YOUR TASK: Reproduce exactly the lines from the one containing "Answer in <instances>...</instances>." through the last line of the data, both ends included.

Collected data
++++++++++
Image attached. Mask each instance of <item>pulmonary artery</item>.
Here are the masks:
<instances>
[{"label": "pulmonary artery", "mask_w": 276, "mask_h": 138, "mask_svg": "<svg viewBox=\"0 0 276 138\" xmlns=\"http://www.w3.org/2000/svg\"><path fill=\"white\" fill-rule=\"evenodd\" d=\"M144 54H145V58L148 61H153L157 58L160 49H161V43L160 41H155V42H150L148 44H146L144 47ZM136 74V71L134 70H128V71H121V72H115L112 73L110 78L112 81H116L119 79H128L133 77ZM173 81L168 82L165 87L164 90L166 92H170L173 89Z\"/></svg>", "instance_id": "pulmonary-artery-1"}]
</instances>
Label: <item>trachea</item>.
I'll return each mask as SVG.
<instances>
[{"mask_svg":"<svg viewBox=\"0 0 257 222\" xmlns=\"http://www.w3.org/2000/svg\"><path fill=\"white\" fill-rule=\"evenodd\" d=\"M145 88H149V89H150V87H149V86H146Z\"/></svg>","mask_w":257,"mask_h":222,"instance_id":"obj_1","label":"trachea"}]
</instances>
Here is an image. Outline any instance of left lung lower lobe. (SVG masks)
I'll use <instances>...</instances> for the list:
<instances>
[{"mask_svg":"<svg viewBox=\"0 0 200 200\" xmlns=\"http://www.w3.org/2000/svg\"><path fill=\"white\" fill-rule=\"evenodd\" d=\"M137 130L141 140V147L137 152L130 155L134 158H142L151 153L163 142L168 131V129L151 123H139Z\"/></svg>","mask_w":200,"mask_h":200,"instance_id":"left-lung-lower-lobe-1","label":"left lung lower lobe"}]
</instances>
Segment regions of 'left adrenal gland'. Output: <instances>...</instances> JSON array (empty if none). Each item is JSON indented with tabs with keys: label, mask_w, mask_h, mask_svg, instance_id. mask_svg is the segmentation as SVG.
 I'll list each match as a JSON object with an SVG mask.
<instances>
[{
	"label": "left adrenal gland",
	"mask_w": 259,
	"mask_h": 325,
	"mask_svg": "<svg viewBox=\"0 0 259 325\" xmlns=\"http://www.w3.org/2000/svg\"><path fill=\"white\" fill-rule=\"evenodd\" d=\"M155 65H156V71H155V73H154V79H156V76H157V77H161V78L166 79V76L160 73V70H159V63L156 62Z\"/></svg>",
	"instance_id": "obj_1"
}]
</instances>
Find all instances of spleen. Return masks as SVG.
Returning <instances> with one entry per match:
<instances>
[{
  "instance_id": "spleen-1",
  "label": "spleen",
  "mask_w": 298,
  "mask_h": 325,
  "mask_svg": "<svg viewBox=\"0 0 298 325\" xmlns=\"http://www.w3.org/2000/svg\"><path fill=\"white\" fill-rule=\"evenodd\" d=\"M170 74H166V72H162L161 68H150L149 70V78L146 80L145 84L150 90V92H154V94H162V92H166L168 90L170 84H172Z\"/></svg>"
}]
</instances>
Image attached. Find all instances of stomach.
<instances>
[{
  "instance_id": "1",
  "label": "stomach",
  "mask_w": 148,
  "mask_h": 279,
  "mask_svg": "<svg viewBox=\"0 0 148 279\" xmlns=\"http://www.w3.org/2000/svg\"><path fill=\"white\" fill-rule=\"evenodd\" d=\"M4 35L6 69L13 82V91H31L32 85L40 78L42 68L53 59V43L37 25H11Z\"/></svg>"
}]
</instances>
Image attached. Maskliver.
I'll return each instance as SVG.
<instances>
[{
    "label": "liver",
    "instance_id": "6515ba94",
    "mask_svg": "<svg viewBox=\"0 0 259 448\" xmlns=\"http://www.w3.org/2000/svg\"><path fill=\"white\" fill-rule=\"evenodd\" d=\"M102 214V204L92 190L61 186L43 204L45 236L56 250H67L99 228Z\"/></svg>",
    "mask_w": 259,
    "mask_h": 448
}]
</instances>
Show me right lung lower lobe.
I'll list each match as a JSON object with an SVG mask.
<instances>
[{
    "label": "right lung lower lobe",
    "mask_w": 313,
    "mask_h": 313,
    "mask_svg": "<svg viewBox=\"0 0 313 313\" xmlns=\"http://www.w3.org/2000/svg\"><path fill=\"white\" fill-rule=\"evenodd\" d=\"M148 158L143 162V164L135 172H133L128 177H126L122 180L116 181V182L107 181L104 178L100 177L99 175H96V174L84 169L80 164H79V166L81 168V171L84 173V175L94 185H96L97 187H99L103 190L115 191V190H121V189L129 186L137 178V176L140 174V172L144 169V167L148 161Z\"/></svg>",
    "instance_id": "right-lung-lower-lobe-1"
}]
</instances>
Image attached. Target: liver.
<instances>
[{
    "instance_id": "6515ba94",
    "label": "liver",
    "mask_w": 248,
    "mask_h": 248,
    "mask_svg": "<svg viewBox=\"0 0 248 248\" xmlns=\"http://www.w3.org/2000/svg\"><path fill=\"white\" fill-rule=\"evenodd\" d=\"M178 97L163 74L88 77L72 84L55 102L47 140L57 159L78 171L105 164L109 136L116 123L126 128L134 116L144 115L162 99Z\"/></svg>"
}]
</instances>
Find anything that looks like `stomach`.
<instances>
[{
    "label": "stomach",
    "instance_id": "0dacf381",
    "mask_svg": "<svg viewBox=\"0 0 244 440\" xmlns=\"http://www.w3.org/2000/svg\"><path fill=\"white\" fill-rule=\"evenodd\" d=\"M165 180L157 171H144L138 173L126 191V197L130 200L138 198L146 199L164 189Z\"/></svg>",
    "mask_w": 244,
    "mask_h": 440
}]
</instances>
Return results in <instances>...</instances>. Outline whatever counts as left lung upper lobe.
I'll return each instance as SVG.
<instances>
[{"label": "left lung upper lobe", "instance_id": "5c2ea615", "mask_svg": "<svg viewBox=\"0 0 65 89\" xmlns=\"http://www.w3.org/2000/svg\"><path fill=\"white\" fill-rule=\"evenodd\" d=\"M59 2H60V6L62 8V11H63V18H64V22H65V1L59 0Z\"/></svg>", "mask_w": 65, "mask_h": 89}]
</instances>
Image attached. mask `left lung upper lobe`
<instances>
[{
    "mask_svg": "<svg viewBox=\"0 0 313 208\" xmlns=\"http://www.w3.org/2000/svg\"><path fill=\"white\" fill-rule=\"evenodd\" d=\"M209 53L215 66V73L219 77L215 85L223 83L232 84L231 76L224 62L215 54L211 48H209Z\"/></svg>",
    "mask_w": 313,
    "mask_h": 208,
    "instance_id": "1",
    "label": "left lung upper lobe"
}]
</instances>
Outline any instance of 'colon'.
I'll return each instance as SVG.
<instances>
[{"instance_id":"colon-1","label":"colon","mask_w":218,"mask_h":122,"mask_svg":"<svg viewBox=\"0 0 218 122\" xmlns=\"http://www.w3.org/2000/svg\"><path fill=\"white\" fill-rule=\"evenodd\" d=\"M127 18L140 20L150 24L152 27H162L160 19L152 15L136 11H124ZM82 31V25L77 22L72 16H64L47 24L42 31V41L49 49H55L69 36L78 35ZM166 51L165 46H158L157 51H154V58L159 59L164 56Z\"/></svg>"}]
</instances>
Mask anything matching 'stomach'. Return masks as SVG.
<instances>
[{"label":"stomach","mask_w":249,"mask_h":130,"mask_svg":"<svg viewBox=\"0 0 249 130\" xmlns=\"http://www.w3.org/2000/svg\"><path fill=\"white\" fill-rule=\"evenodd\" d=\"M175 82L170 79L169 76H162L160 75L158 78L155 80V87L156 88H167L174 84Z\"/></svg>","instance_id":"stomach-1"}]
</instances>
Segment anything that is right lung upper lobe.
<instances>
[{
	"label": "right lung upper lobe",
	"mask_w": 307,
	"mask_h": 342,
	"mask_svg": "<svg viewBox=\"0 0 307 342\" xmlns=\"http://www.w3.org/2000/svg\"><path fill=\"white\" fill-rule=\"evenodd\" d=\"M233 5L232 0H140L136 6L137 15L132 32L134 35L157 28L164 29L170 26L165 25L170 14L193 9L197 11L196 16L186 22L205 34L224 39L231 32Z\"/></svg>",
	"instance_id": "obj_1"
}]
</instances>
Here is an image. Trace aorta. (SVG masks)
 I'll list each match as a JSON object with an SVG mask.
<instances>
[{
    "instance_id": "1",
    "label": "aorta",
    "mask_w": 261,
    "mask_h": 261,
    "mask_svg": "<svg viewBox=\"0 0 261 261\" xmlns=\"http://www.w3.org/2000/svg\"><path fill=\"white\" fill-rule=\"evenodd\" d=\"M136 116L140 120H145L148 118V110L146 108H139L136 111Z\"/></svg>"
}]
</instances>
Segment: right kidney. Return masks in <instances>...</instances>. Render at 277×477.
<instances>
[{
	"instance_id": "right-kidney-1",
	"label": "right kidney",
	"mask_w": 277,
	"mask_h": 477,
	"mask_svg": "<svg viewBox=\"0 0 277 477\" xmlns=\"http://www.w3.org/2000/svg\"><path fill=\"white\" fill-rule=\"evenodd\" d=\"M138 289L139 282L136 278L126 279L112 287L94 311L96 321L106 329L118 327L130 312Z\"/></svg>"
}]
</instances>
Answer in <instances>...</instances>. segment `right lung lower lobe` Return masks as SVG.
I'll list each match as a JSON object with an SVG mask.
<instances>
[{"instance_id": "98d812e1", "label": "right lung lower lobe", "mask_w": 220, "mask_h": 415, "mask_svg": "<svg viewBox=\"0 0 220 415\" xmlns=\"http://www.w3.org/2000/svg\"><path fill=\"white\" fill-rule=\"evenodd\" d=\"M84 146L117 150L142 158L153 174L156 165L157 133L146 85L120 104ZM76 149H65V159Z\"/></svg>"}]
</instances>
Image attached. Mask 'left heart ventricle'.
++++++++++
WRITTEN SOLUTION:
Answer in <instances>...</instances>. segment `right lung lower lobe` Return masks as SVG.
I'll list each match as a JSON object with an SVG mask.
<instances>
[{"instance_id": "98d812e1", "label": "right lung lower lobe", "mask_w": 220, "mask_h": 415, "mask_svg": "<svg viewBox=\"0 0 220 415\" xmlns=\"http://www.w3.org/2000/svg\"><path fill=\"white\" fill-rule=\"evenodd\" d=\"M84 146L117 150L142 158L153 174L156 165L157 133L146 85L120 104ZM76 149H65V159Z\"/></svg>"}]
</instances>
Image attached. Mask 'left heart ventricle'.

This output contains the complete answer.